< Psalmen 141 >
1 Een psalm van David. Ik roep tot U, Jahweh; ach, snel mij te hulp, Hoor naar mijn klagen, wanneer ik U smeek;
Ein Psalm Davids. / Jahwe, ich habe dich angerufen: eile zu mir, / Horch auf mein Flehn, wenn ich zu dir rufe!
2 Laat mijn gebed voor U als een reukoffer gelden, Mijn opgeheven handen als een avondoffer zijn.
Nimm mein Gebet als Rauchopfer an, / Meiner Hände Aufheben als Abendopfer.
3 Jahweh, zet een wacht voor mijn mond, Een post voor de deur van mijn lippen;
Stell eine Wache, Jahwe, vor meinen Mund, / Bewahre die Tür meiner Lippen!
4 Laat mijn hart zich naar het kwade niet neigen, Om slechte dingen te doen. Met zondaars zoek ik geen omgang, En van hun lekkernijen wil ik niet eten;
Laß mein Herz sich nicht neigen zum Bösen, / Untat zu üben in Frevlermut / Im Bunde mit Männern, die übeltun; / Und von ihren Leckerbissen laß mich nicht essen!

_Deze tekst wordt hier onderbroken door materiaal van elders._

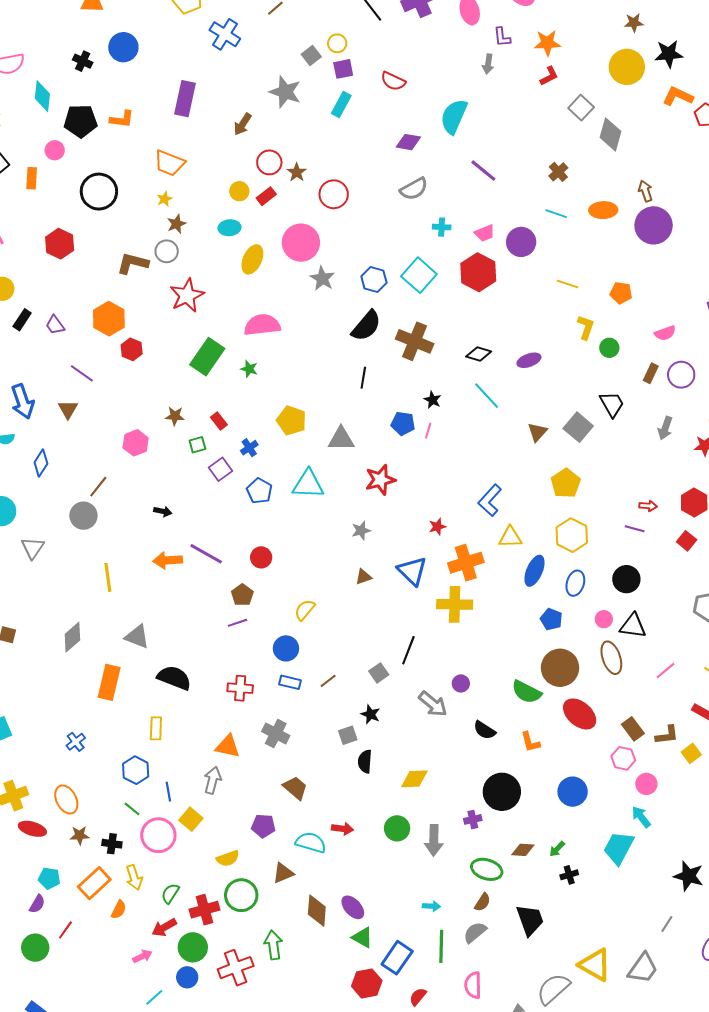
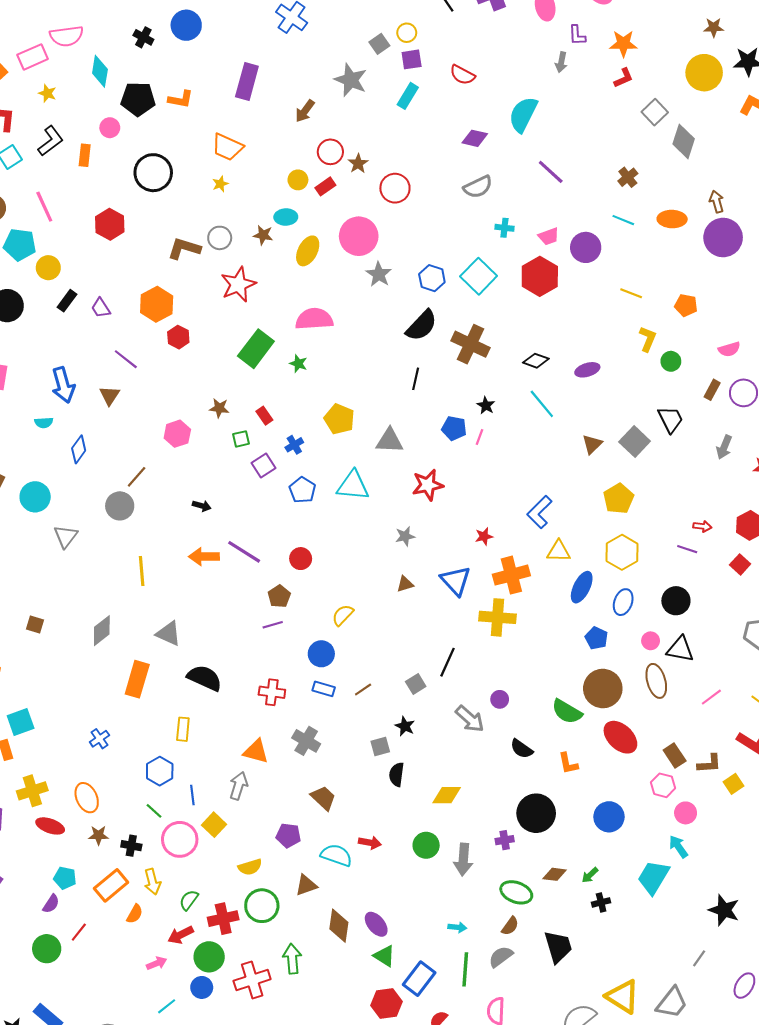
brown star: (176, 224) -> (263, 235), moved, turned 30

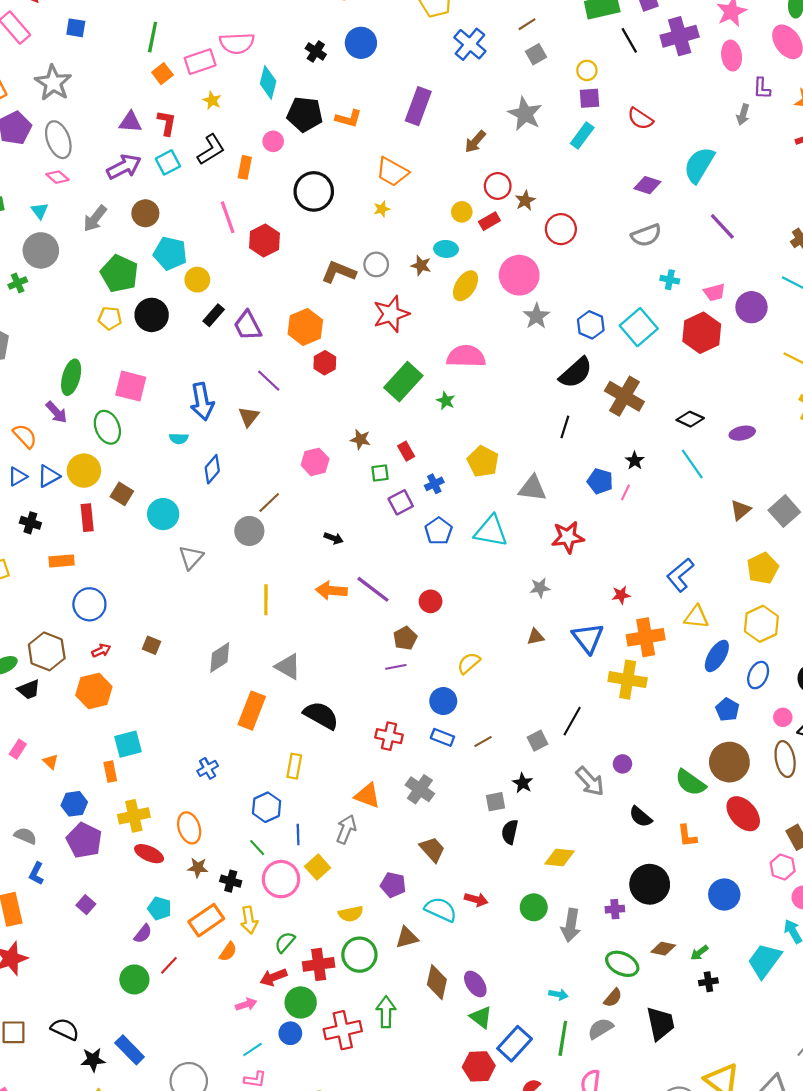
gray square: (379, 44) -> (536, 54), moved
pink line: (44, 207) -> (228, 217), moved
purple trapezoid: (101, 308) -> (248, 326), size x1.4

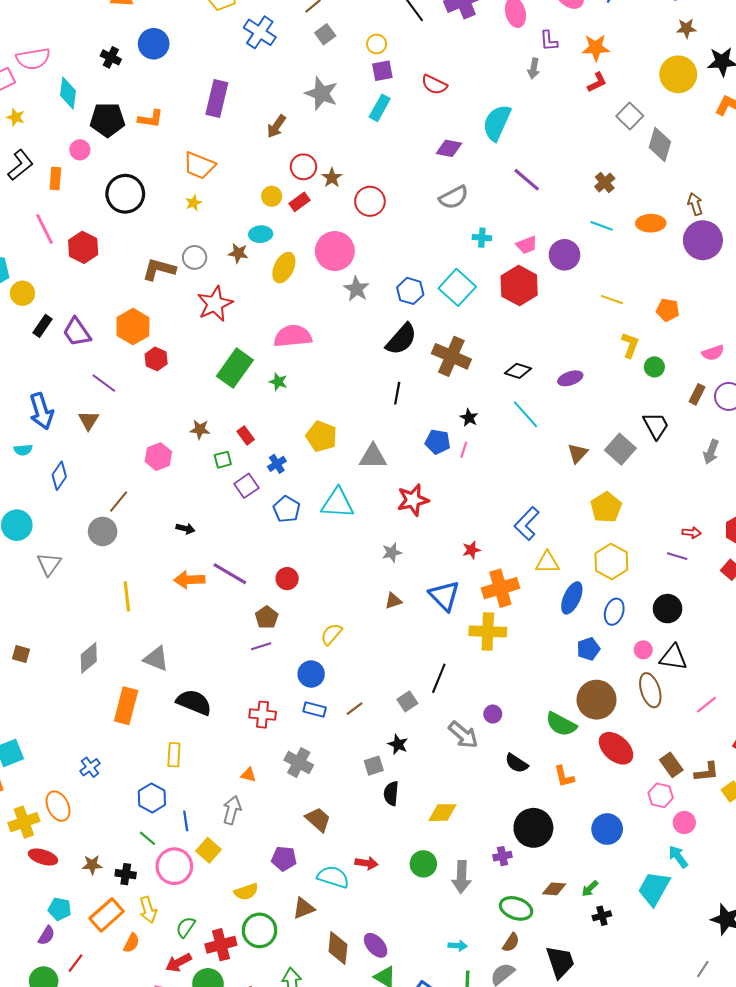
blue pentagon: (727, 710) -> (588, 649), turned 30
orange triangle: (367, 796) -> (248, 775), size x0.6
orange ellipse: (189, 828) -> (58, 806), moved

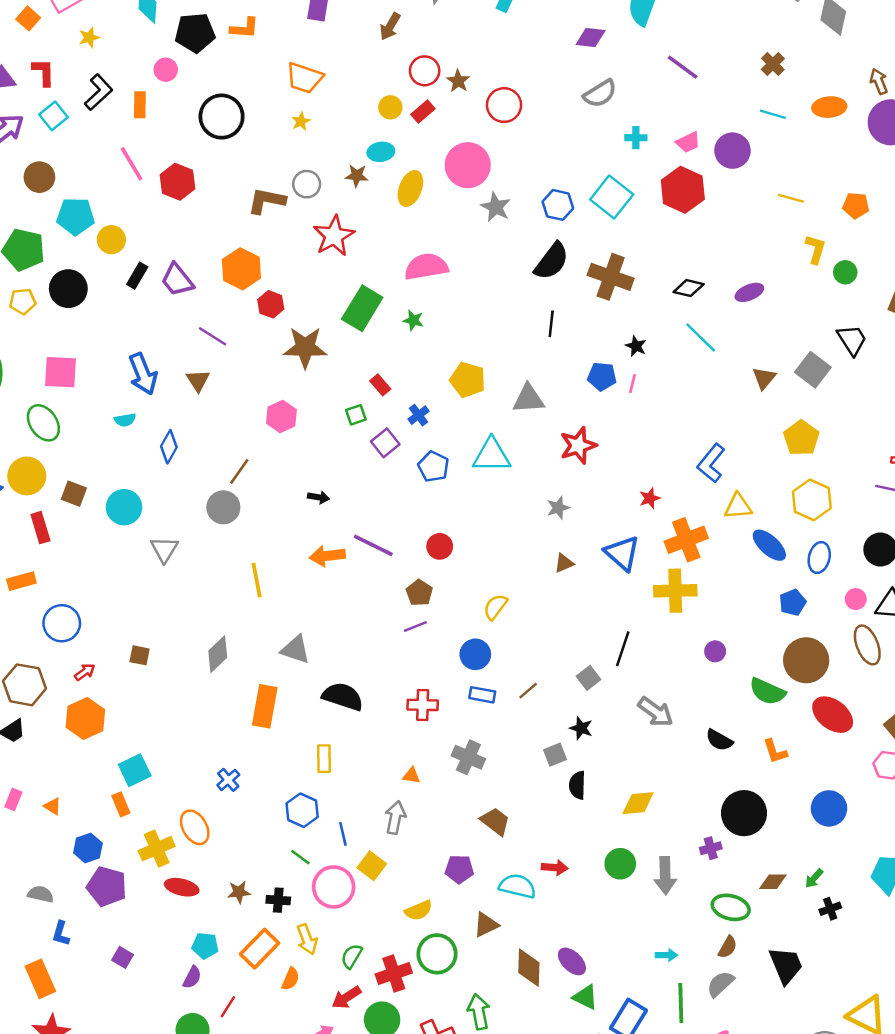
yellow star: (16, 117) -> (89, 37), turned -30
brown star: (200, 429) -> (305, 347), moved, size x1.8
blue ellipse: (572, 598) -> (769, 545), turned -68
purple circle: (493, 714) -> (715, 651), moved

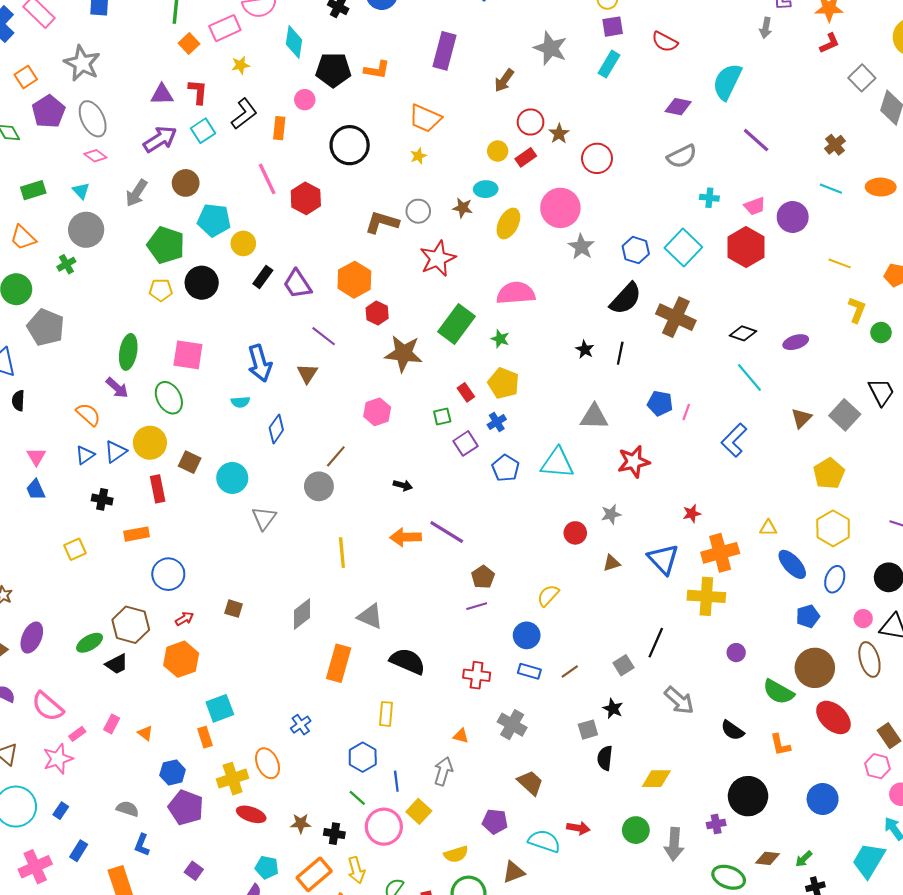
black star: (636, 346) -> (585, 349), moved
yellow pentagon: (468, 380) -> (503, 383), moved
blue L-shape: (711, 463) -> (734, 440), moved
yellow triangle: (738, 506) -> (768, 528), size x0.7
red circle: (440, 546) -> (575, 533), moved

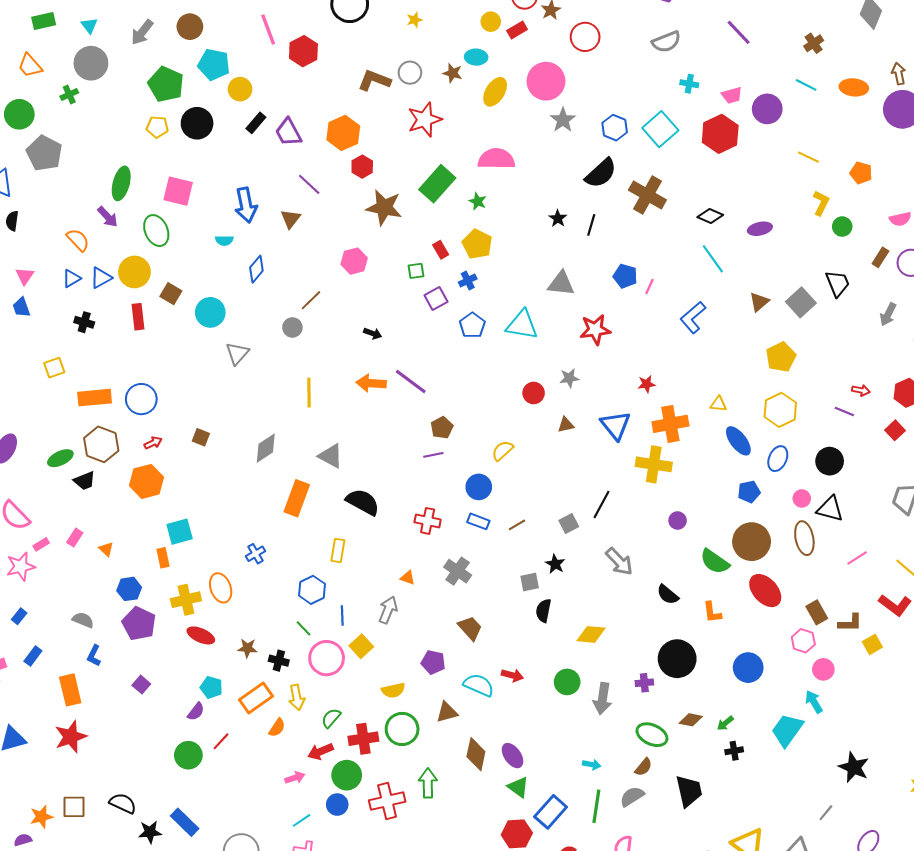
gray circle: (319, 486) -> (292, 327), size x0.7
orange rectangle: (137, 534) -> (95, 398), moved, size x1.4

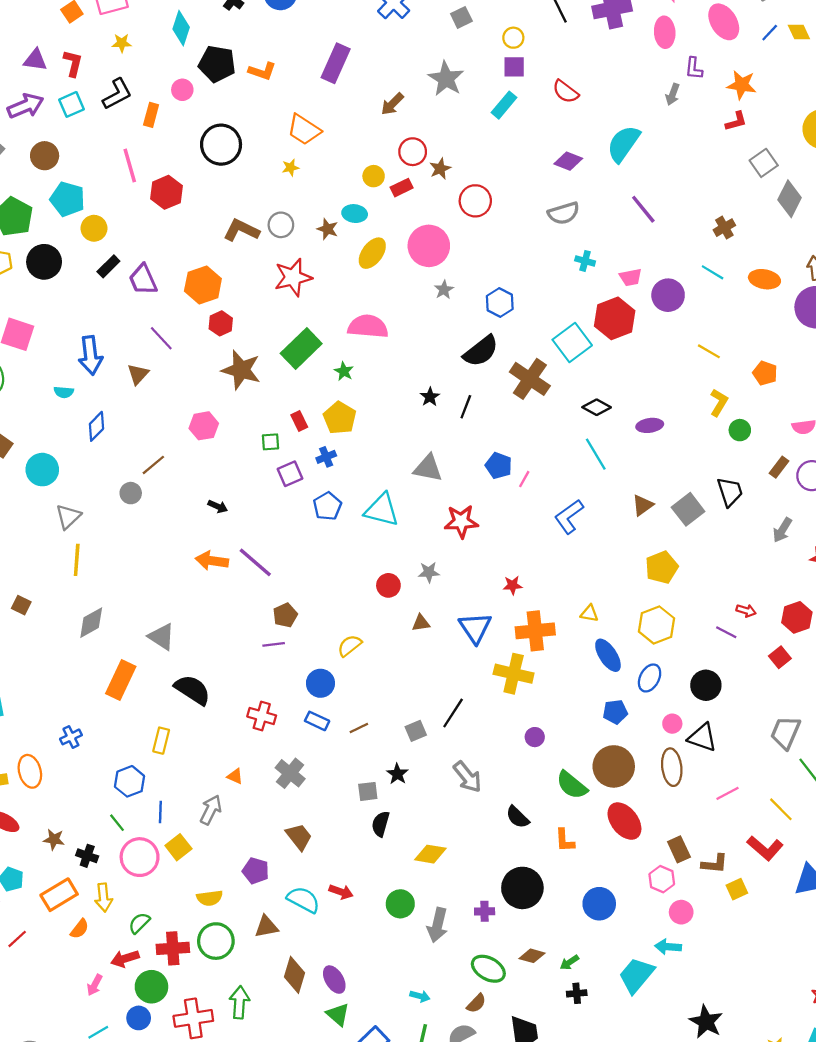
gray star: (563, 120) -> (444, 290), size x0.7
cyan square: (660, 129) -> (572, 342), moved
yellow line: (309, 393) -> (77, 560), moved
cyan arrow: (814, 702) -> (668, 947), turned -60
pink arrow: (295, 778) -> (95, 985), turned 132

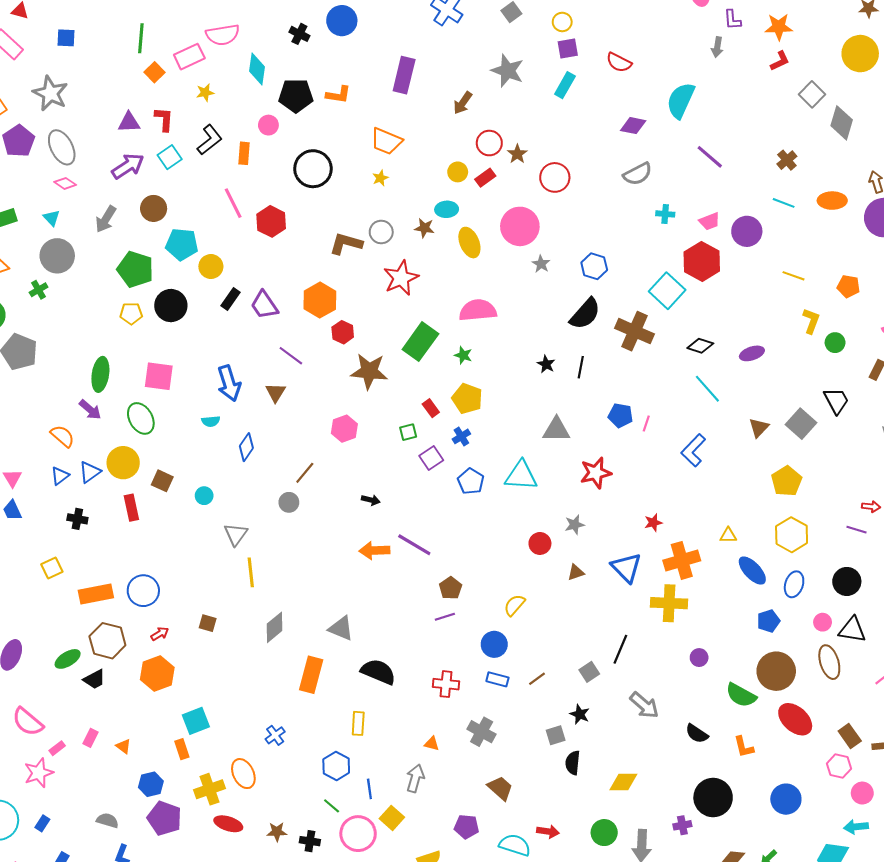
yellow ellipse: (372, 253) -> (469, 243), turned -48
cyan circle: (42, 470) -> (204, 496), size x0.6

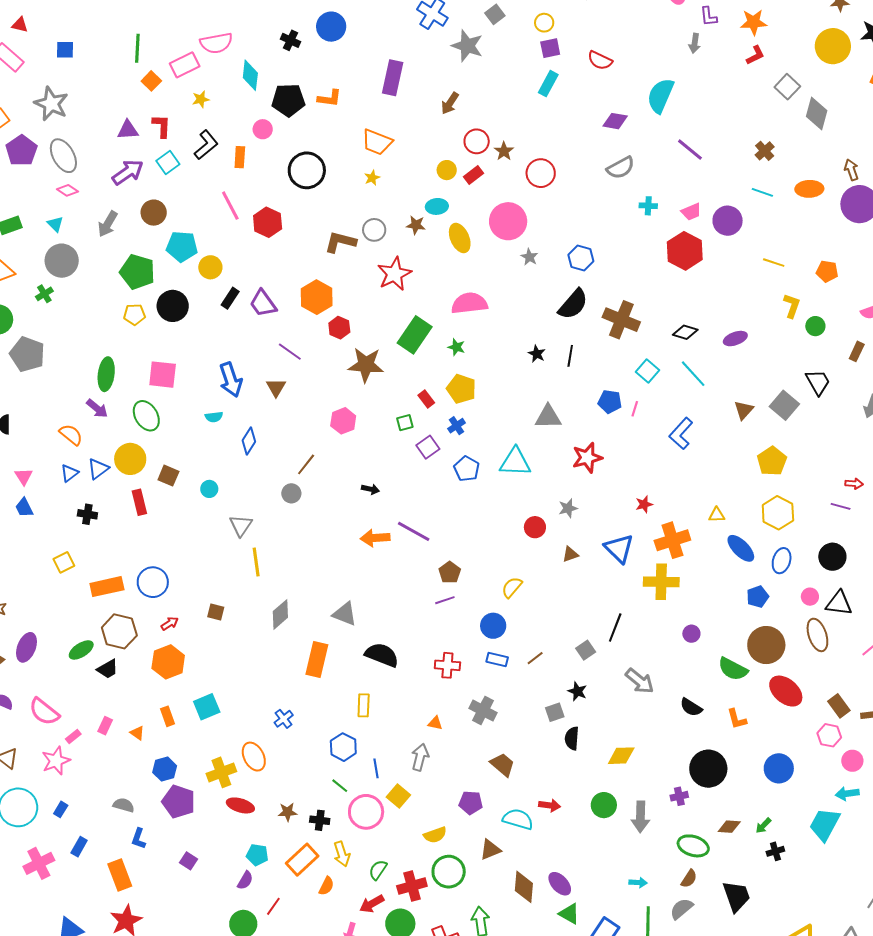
gray star: (508, 71) -> (467, 46), moved
cyan square: (667, 291) -> (648, 371), moved, size x0.7
orange rectangle: (182, 749) -> (168, 716), moved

5 Maar de rechtvaardige, zelfs als hij slaat, is een zegen, En als hij mij tuchtigt, nog balsem op het hoofd. Mijn hoofd zal niet schudden, wanneer ze vermanen, En als ze kastijden, stijgt mijn gebed nog omhoog;
Rügt mich ein Gerechter in Liebe und tadelt er mich, / So soll mein Haupt dies köstliche Öl nicht verschmähn; / Denn noch begegne ich nur mit Gebet ihren bösen Tücken.
6 En al word ik door mijn rechters gestenigd, Zij horen van mij enkel vriendelijke woorden.
Werden ihre Richter vom Felsen gestürzt, / Dann heißt man meine Worte als lieblich willkommen.
7 Als barsten en scheuren in de akker Liggen mijn beenderen verstrooid aan de rand van het graf: (Sheol )
Wie einer das Erdreich mit Furchen durchzieht und lockert, / So sind unsre Gebeine dem Rachen des Grabes hingestreut. (Sheol )
8 Maar op U, Jahweh mijn Heer, blijven mijn ogen gericht, Tot U neem ik mijn toevlucht: giet mijn leven niet weg!
Denn auf dich, Jahwe Adonái, sehn meine Augen, / Bei dir such ich Schutz: gib mich nicht hin in den Tod!
9 Behoed mij voor het net, dat men mij heeft gespannen, En voor de strikken der zondaars;
Bewahre mich vor der Schlinge, die man mir gelegt, / Vor den Nachstellungen der Übeltäter!
10 Laat de bozen in hun eigen kuilen verzinken, Maar ìk er alleen aan ontsnappen!
Laß die Frevler fallen ins eigene Netz! / Zugleich werd ich für immer daran vorübergehn.